[[ TASK MATERIAL, beginning ]]

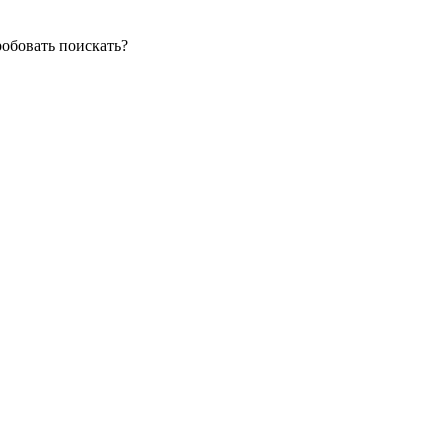
робовать поискать?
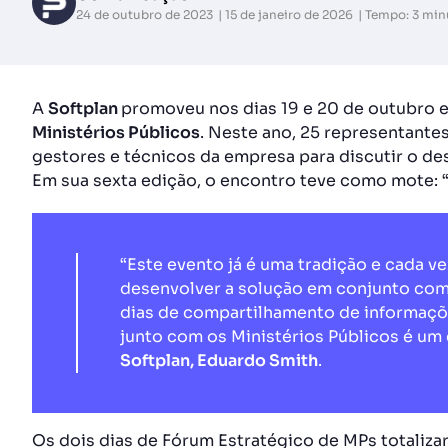
24 de outubro de 2023
15 de janeiro de 2026
Tempo: 3 min
A
Softplan
promoveu nos dias 19 e 20 de outubro 
Ministérios Públicos
. Neste ano, 25 representante
gestores e técnicos da empresa para discutir o d
Em sua sexta edição, o encontro teve como mote: 
“Este evento já é uma tradição e cada v
desenvolver a solução em conjunto com 
dias de compartilhamento de informaçõe
junto com os Ministérios Públicos é um
Softplan, Eduardo Smith
.
Os dois dias de Fórum Estratégico de MPs totaliza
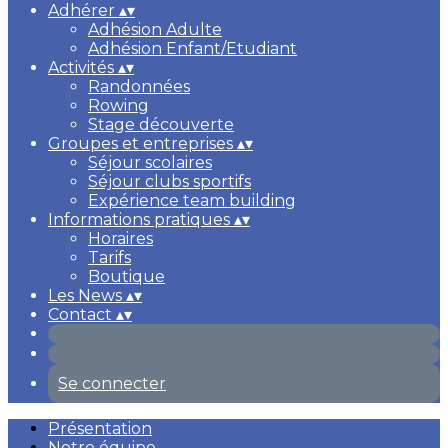
Adhérer
▴
▾
Adhésion Adulte
Adhésion Enfant/Etudiant
Activités
▴
▾
Randonnées
Rowing
Stage découverte
Groupes et entreprises
▴
▾
Séjour scolaires
Séjour clubs sportifs
Expérience team building
Informations pratiques
▴
▾
Horaires
Tarifs
Boutique
Les News
▴
▾
Contact
▴
▾
Se connecter
Présentation
Notre équipe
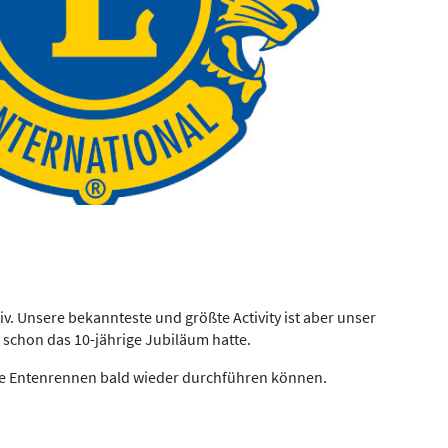
ktiv. Unsere bekannteste und größte Activity ist aber unser
schon das 10-jährige Jubiläum hatte.
ste Entenrennen bald wieder durchführen können.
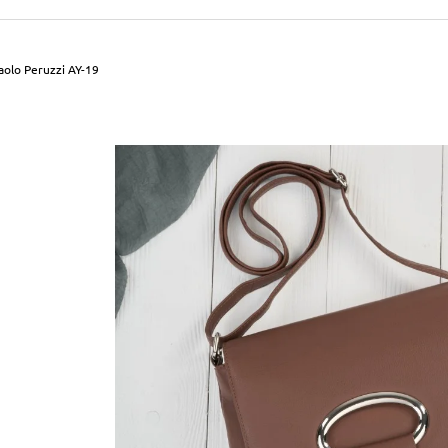
490 Kč
699 Kč
Původně:
590 Kč
Původně:
799 Kč
aolo Peruzzi AY-19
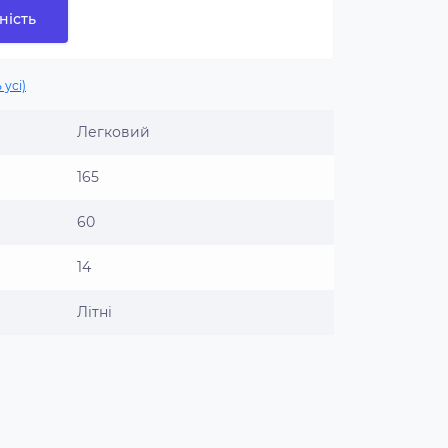
ність
 усі)
Легковий
165
60
14
Літні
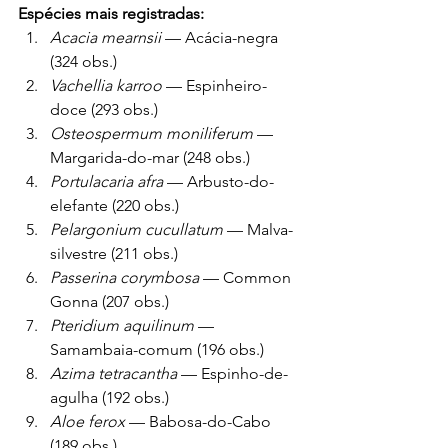
Espécies mais registradas:
Acacia mearnsii
 — Acácia-negra 
(324 obs.)
Vachellia karroo
 — Espinheiro-
doce (293 obs.)
Osteospermum moniliferum
 — 
Margarida-do-mar (248 obs.)
Portulacaria afra
 — Arbusto-do-
elefante (220 obs.)
Pelargonium cucullatum
 — Malva-
silvestre (211 obs.)
Passerina corymbosa
 — Common 
Gonna (207 obs.)
Pteridium aquilinum
 — 
Samambaia-comum (196 obs.)
Azima tetracantha
 — Espinho-de-
agulha (192 obs.)
Aloe ferox
 — Babosa-do-Cabo 
(189 obs.)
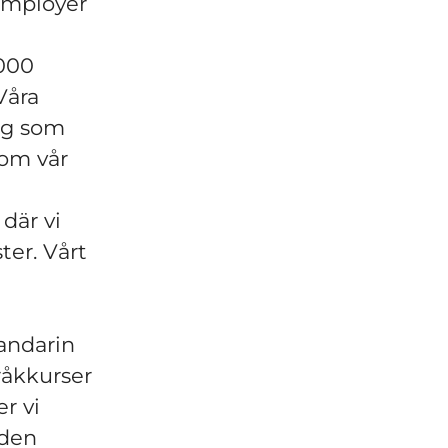
employer
,000
Våra
tag som
 om vår
 där vi
ter. Vårt
andarin
pråkkurser
r vi
 den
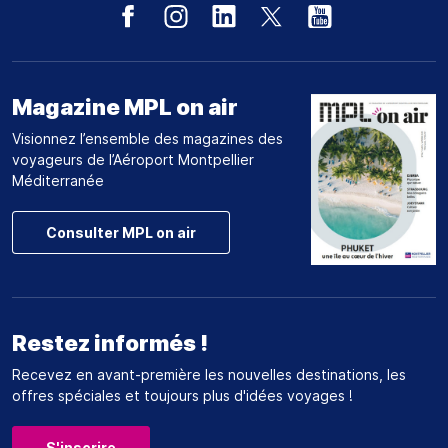
Magazine MPL on air
Visionnez l’ensemble des magazines des
voyageurs de l’Aéroport Montpellier
Méditerranée
Consulter MPL on air
Restez informés !
Recevez en avant-première les nouvelles destinations, les
offres spéciales et toujours plus d'idées voyages !
S'inscrire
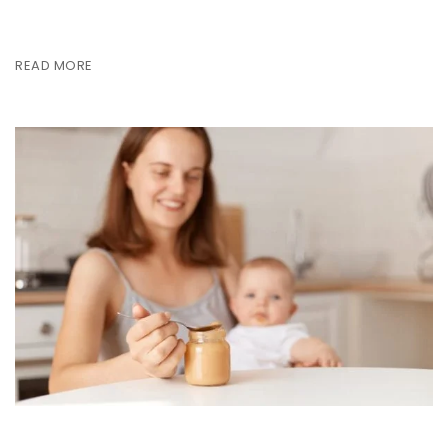
READ MORE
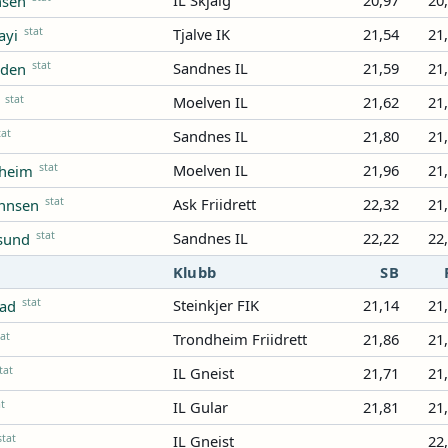
IL Skjalg
20,97
20
nsen
stat
Tjalve IK
21,54
21
ayi
stat
Sandnes IL
21,59
21
åden
stat
Moelven IL
21,62
21
tat
Sandnes IL
21,80
21
stat
Moelven IL
21,96
21
yheim
stat
Ask Friidrett
22,32
21
ohnsen
stat
Sandnes IL
22,22
22
esund
Klubb
SB
stat
Steinkjer FIK
21,14
21
tad
tat
Trondheim Friidrett
21,86
21
tat
IL Gneist
21,71
21
at
IL Gular
21,81
21
stat
IL Gneist
22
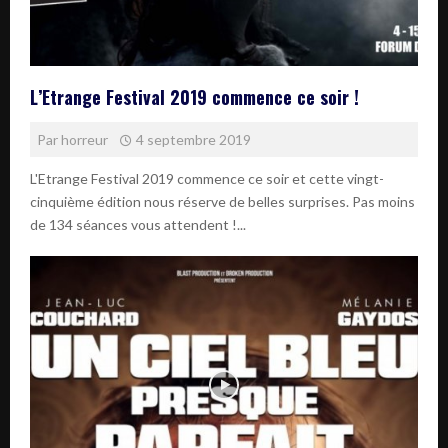
L’Etrange Festival 2019 commence ce soir !
Par
horreur
4 septembre 2019
L'Etrange Festival 2019 commence ce soir et cette vingt-
cinquième édition nous réserve de belles surprises. Pas moins
de 134 séances vous attendent !...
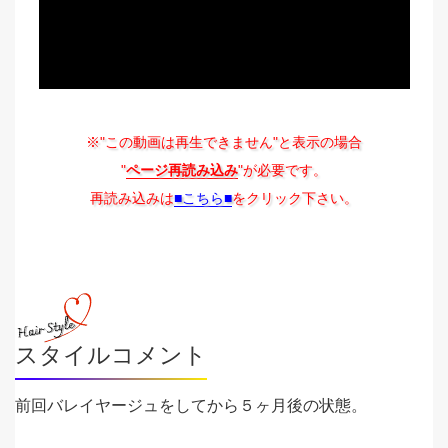
※"この動画は再生できません"と表示の場合
"
ページ再読み込み
"が必要です。
再読み込みは
■こちら■
をクリック下さい。
スタイルコメント
前回バレイヤージュをしてから５ヶ月後の状態。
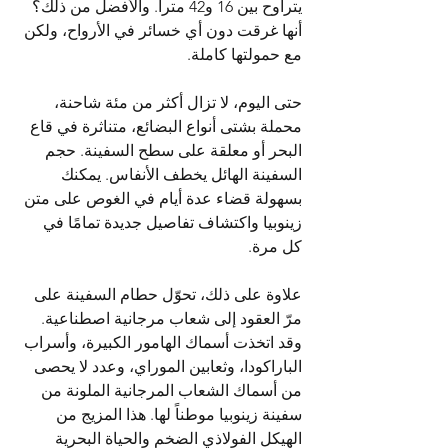
يتراوح بين 16 و42 متراً. والأفضل من ذلك؟ 
أنها غرقت دون أي خسائر في الأرواح، ولكن 
مع حمولتها كاملة.
حتى اليوم، لا تزال أكثر من مئة شاحنة، 
محملة بشتى أنواع البضائع، متناثرة في قاع 
البحر أو معلقة على سطح السفينة. حجم 
السفينة الهائل يخطف الأنفاس. يمكنك 
بسهولة قضاء عدة أيام في الغوص على متن 
زينوبيا واكتشاف تفاصيل جديدة تمامًا في 
كل مرة.
علاوة على ذلك، تحوّل حطام السفينة على 
مرّ العقود إلى شعاب مرجانية اصطناعية. 
وقد اتخذت أسماك الهامور الكبيرة، وأسراب 
الباراكودا، وثعابين الموراي، وعدد لا يحصى 
من أسماك الشعاب المرجانية الملونة من 
سفينة زينوبيا موطناً لها. هذا المزيج من 
الهيكل الفولاذي الضخم والحياة البحرية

[[ TASK MATERIAL, end ]]

## EXERCISE DETAILS
Could the lines above be copied out exactly, with no image carried over?

## ANSWER TO THIS PROBLEM
робовать поискать?
24 de outubro de 2023
15 de janeiro de 2026
Tempo: 3 min
A
Softplan
promoveu nos dias 19 e 20 de outubro 
Ministérios Públicos
. Neste ano, 25 representante
gestores e técnicos da empresa para discutir o d
Em sua sexta edição, o encontro teve como mote: 
“Este evento já é uma tradição e cada v
desenvolver a solução em conjunto com 
dias de compartilhamento de informaçõe
junto com os Ministérios Públicos é um
Softplan, Eduardo Smith
.
Os dois dias de Fórum Estratégico de MPs totaliza
Adhérer
▴
▾
Adhésion Adulte
Adhésion Enfant/Etudiant
Activités
▴
▾
Randonnées
Rowing
Stage découverte
Groupes et entreprises
▴
▾
Séjour scolaires
Séjour clubs sportifs
Expérience team building
Informations pratiques
▴
▾
Horaires
Tarifs
Boutique
Les News
▴
▾
Contact
▴
▾
Se connecter
Présentation
Notre équipe
ktiv. Unsere bekannteste und größte Activity ist aber unser
schon das 10-jährige Jubiläum hatte.
ste Entenrennen bald wieder durchführen können.
490 Kč
699 Kč
Původně:
590 Kč
Původně:
799 Kč
aolo Peruzzi AY-19
ність
 усі)
Легковий
165
60
14
Літні
Espécies mais registradas:
Acacia mearnsii
 — Acácia-negra 
(324 obs.)
Vachellia karroo
 — Espinheiro-
doce (293 obs.)
Osteospermum moniliferum
 — 
Margarida-do-mar (248 obs.)
Portulacaria afra
 — Arbusto-do-
elefante (220 obs.)
Pelargonium cucullatum
 — Malva-
silvestre (211 obs.)
Passerina corymbosa
 — Common 
Gonna (207 obs.)
Pteridium aquilinum
 — 
Samambaia-comum (196 obs.)
Azima tetracantha
 — Espinho-de-
agulha (192 obs.)
Aloe ferox
 — Babosa-do-Cabo 
(189 obs.)
employer
,000
Våra
tag som
 om vår
 där vi
ter. Vårt
andarin
pråkkurser
r vi
 den
Magazine MPL on air
Visionnez l’ensemble des magazines des
voyageurs de l’Aéroport Montpellier
Méditerranée
Consulter MPL on air
Restez informés !
Recevez en avant-première les nouvelles destinations, les
offres spéciales et toujours plus d'idées voyages !
S'inscrire
READ MORE
IL Skjalg
20,97
20
nsen
stat
Tjalve IK
21,54
21
ayi
stat
Sandnes IL
21,59
21
åden
stat
Moelven IL
21,62
21
tat
Sandnes IL
21,80
21
stat
Moelven IL
21,96
21
yheim
stat
Ask Friidrett
22,32
21
ohnsen
stat
Sandnes IL
22,22
22
esund
Klubb
SB
stat
Steinkjer FIK
21,14
21
tad
tat
Trondheim Friidrett
21,86
21
tat
IL Gneist
21,71
21
at
IL Gular
21,81
21
stat
IL Gneist
22
L’Etrange Festival 2019 commence ce soir !
Par
horreur
4 septembre 2019
L'Etrange Festival 2019 commence ce soir et cette vingt-
cinquième édition nous réserve de belles surprises. Pas moins
de 134 séances vous attendent !...
※"この動画は再生できません"と表示の場合
"
ページ再読み込み
"が必要です。
再読み込みは
■こちら■
をクリック下さい。
スタイルコメント
前回バレイヤージュをしてから５ヶ月後の状態。
يتراوح بين 16 و42 متراً. والأفضل من ذلك؟ 
أنها غرقت دون أي خسائر في الأرواح، ولكن 
مع حمولتها كاملة.
حتى اليوم، لا تزال أكثر من مئة شاحنة، 
محملة بشتى أنواع البضائع، متناثرة في قاع 
البحر أو معلقة على سطح السفينة. حجم 
السفينة الهائل يخطف الأنفاس. يمكنك 
بسهولة قضاء عدة أيام في الغوص على متن 
زينوبيا واكتشاف تفاصيل جديدة تمامًا في 
كل مرة.
علاوة على ذلك، تحوّل حطام السفينة على 
مرّ العقود إلى شعاب مرجانية اصطناعية. 
وقد اتخذت أسماك الهامور الكبيرة، وأسراب 
الباراكودا، وثعابين الموراي، وعدد لا يحصى 
من أسماك الشعاب المرجانية الملونة من 
سفينة زينوبيا موطناً لها. هذا المزيج من 
الهيكل الفولاذي الضخم والحياة البحرية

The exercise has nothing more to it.